▶ **YOUR TASK**:
Would you retype the records below exactly as they appear?
*** RECORDS FOR PROCESSING
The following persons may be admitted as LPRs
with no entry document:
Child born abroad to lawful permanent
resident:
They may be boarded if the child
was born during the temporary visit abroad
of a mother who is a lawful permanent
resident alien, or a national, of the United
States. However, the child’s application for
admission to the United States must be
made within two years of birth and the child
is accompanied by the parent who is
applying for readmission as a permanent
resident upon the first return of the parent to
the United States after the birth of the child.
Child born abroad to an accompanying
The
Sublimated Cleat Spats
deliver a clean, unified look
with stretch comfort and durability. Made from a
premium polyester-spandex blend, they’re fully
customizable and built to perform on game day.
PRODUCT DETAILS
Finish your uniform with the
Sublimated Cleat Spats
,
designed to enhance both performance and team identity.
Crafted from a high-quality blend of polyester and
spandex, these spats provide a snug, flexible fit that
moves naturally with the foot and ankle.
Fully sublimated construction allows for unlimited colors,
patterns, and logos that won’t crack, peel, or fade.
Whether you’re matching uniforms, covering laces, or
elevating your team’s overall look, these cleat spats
******
▶ **ANSWER SECTION**:
The following persons may be admitted as LPRs
with no entry document:
Child born abroad to lawful permanent
resident:
They may be boarded if the child
was born during the temporary visit abroad
of a mother who is a lawful permanent
resident alien, or a national, of the United
States. However, the child’s application for
admission to the United States must be
made within two years of birth and the child
is accompanied by the parent who is
applying for readmission as a permanent
resident upon the first return of the parent to
the United States after the birth of the child.
Child born abroad to an accompanying
The
Sublimated Cleat Spats
deliver a clean, unified look
with stretch comfort and durability. Made from a
premium polyester-spandex blend, they’re fully
customizable and built to perform on game day.
PRODUCT DETAILS
Finish your uniform with the
Sublimated Cleat Spats
,
designed to enhance both performance and team identity.
Crafted from a high-quality blend of polyester and
spandex, these spats provide a snug, flexible fit that
moves naturally with the foot and ankle.
Fully sublimated construction allows for unlimited colors,
patterns, and logos that won’t crack, peel, or fade.
Whether you’re matching uniforms, covering laces, or
elevating your team’s overall look, these cleat spats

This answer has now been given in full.